• INSTRUCTIONS FOR THE TASK:
Begin at the line containing "American Crafts (355, 182)" in the data below and go on through the line containing "6. Sınıf Bilgi Yarışmaları (510, 585)", repeating each line exactly; include both ends and no other line.

• RAW DATA:

******************************

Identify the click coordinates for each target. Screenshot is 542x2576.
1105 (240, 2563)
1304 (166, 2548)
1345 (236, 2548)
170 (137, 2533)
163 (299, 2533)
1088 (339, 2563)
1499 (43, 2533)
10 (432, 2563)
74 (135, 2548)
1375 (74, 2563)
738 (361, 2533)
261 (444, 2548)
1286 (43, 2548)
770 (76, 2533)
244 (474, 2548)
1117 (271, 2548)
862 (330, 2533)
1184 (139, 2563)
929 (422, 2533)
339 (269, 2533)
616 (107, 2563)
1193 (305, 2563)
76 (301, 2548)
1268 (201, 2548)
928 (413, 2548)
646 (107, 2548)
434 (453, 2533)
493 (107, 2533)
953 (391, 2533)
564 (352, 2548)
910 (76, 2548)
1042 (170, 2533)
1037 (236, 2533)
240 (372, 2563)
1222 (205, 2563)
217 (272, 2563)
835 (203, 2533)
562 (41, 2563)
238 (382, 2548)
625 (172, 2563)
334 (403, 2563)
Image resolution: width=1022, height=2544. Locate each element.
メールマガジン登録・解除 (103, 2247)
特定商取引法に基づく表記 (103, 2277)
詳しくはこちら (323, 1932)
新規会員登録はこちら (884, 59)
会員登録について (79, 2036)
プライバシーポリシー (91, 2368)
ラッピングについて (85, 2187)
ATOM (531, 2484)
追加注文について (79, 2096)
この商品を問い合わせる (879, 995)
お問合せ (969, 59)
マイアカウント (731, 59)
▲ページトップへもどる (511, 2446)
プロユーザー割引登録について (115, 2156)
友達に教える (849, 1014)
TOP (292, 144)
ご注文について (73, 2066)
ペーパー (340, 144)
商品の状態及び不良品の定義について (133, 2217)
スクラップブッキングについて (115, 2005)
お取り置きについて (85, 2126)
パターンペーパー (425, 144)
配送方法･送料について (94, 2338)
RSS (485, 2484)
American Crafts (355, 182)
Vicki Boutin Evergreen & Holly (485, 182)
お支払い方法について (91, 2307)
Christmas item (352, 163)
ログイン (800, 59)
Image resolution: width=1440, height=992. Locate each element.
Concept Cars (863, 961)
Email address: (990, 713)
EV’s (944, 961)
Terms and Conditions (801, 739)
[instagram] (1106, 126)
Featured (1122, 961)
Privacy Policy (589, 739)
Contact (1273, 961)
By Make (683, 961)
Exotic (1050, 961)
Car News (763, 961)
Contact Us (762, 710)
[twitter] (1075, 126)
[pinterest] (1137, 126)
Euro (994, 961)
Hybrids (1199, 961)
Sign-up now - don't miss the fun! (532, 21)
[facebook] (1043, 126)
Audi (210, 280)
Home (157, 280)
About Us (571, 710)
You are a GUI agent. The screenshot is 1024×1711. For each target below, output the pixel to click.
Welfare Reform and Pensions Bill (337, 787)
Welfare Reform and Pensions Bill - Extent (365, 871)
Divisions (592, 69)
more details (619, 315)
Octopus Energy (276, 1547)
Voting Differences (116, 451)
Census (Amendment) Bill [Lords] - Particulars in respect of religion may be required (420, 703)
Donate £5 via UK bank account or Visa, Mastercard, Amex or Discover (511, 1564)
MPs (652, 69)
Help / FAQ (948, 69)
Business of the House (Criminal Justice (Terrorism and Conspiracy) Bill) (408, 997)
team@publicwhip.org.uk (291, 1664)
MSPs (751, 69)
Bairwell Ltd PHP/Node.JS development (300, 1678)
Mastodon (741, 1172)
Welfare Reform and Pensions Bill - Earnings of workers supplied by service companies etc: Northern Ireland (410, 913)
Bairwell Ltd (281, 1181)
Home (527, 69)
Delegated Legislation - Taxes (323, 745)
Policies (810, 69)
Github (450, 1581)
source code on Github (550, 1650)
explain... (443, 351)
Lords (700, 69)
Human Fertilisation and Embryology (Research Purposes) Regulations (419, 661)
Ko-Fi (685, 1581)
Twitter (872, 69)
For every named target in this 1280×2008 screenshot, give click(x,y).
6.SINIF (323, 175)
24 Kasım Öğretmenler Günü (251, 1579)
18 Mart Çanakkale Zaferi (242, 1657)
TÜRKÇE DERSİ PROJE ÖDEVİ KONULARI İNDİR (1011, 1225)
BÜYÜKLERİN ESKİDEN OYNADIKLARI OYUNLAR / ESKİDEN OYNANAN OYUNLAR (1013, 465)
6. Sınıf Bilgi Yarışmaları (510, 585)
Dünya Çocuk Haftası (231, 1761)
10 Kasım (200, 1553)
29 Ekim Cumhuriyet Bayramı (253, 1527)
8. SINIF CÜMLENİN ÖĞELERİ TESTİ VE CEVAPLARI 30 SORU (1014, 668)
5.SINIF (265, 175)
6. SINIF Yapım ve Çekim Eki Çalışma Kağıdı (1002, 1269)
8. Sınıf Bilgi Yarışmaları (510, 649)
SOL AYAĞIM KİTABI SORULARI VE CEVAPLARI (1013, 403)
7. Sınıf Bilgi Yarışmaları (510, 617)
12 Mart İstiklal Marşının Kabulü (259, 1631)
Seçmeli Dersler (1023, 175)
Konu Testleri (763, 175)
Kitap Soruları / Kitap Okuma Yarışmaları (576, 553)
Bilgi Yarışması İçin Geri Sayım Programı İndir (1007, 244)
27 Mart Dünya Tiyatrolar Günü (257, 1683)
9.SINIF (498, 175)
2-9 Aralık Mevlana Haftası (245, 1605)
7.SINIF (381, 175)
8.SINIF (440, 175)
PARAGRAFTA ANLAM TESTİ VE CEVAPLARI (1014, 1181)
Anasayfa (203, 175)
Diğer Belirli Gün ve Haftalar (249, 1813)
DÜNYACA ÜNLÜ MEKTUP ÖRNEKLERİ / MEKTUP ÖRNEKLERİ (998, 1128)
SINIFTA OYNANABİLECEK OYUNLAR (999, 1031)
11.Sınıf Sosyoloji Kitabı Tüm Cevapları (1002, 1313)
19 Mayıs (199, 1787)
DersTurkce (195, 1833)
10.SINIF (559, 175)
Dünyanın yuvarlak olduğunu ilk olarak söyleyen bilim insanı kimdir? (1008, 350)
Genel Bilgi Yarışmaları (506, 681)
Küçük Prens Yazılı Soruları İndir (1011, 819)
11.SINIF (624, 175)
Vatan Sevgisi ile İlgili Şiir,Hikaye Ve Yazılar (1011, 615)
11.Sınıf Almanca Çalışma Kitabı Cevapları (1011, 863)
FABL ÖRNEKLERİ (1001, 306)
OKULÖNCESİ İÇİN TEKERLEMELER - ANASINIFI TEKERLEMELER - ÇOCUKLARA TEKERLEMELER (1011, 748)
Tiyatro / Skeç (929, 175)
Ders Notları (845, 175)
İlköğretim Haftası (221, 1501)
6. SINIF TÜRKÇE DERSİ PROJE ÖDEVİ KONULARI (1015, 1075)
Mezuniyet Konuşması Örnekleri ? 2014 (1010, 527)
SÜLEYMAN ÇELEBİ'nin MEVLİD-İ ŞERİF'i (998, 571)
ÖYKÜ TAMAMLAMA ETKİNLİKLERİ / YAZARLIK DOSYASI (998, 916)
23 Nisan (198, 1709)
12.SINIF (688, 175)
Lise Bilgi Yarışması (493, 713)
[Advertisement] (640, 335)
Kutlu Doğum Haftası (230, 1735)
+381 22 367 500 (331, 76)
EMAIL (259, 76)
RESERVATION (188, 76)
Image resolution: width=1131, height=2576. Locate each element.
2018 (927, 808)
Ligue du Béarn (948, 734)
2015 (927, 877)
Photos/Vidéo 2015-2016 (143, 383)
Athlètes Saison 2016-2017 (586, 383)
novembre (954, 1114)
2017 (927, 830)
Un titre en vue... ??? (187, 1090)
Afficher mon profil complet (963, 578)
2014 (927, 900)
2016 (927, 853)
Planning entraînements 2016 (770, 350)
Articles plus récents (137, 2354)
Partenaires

******************************

• WRITTEN SOLUTION:
American Crafts (355, 182)
Vicki Boutin Evergreen & Holly (485, 182)
お支払い方法について (91, 2307)
Christmas item (352, 163)
ログイン (800, 59)
Image resolution: width=1440, height=992. Locate each element.
Concept Cars (863, 961)
Email address: (990, 713)
EV’s (944, 961)
Terms and Conditions (801, 739)
[instagram] (1106, 126)
Featured (1122, 961)
Privacy Policy (589, 739)
Contact (1273, 961)
By Make (683, 961)
Exotic (1050, 961)
Car News (763, 961)
Contact Us (762, 710)
[twitter] (1075, 126)
[pinterest] (1137, 126)
Euro (994, 961)
Hybrids (1199, 961)
Sign-up now - don't miss the fun! (532, 21)
[facebook] (1043, 126)
Audi (210, 280)
Home (157, 280)
About Us (571, 710)
You are a GUI agent. The screenshot is 1024×1711. For each target below, output the pixel to click.
Welfare Reform and Pensions Bill (337, 787)
Welfare Reform and Pensions Bill - Extent (365, 871)
Divisions (592, 69)
more details (619, 315)
Octopus Energy (276, 1547)
Voting Differences (116, 451)
Census (Amendment) Bill [Lords] - Particulars in respect of religion may be required (420, 703)
Donate £5 via UK bank account or Visa, Mastercard, Amex or Discover (511, 1564)
MPs (652, 69)
Help / FAQ (948, 69)
Business of the House (Criminal Justice (Terrorism and Conspiracy) Bill) (408, 997)
team@publicwhip.org.uk (291, 1664)
MSPs (751, 69)
Bairwell Ltd PHP/Node.JS development (300, 1678)
Mastodon (741, 1172)
Welfare Reform and Pensions Bill - Earnings of workers supplied by service companies etc: Northern Ireland (410, 913)
Bairwell Ltd (281, 1181)
Home (527, 69)
Delegated Legislation - Taxes (323, 745)
Policies (810, 69)
Github (450, 1581)
source code on Github (550, 1650)
explain... (443, 351)
Lords (700, 69)
Human Fertilisation and Embryology (Research Purposes) Regulations (419, 661)
Ko-Fi (685, 1581)
Twitter (872, 69)
For every named target in this 1280×2008 screenshot, give click(x,y).
6.SINIF (323, 175)
24 Kasım Öğretmenler Günü (251, 1579)
18 Mart Çanakkale Zaferi (242, 1657)
TÜRKÇE DERSİ PROJE ÖDEVİ KONULARI İNDİR (1011, 1225)
BÜYÜKLERİN ESKİDEN OYNADIKLARI OYUNLAR / ESKİDEN OYNANAN OYUNLAR (1013, 465)
6. Sınıf Bilgi Yarışmaları (510, 585)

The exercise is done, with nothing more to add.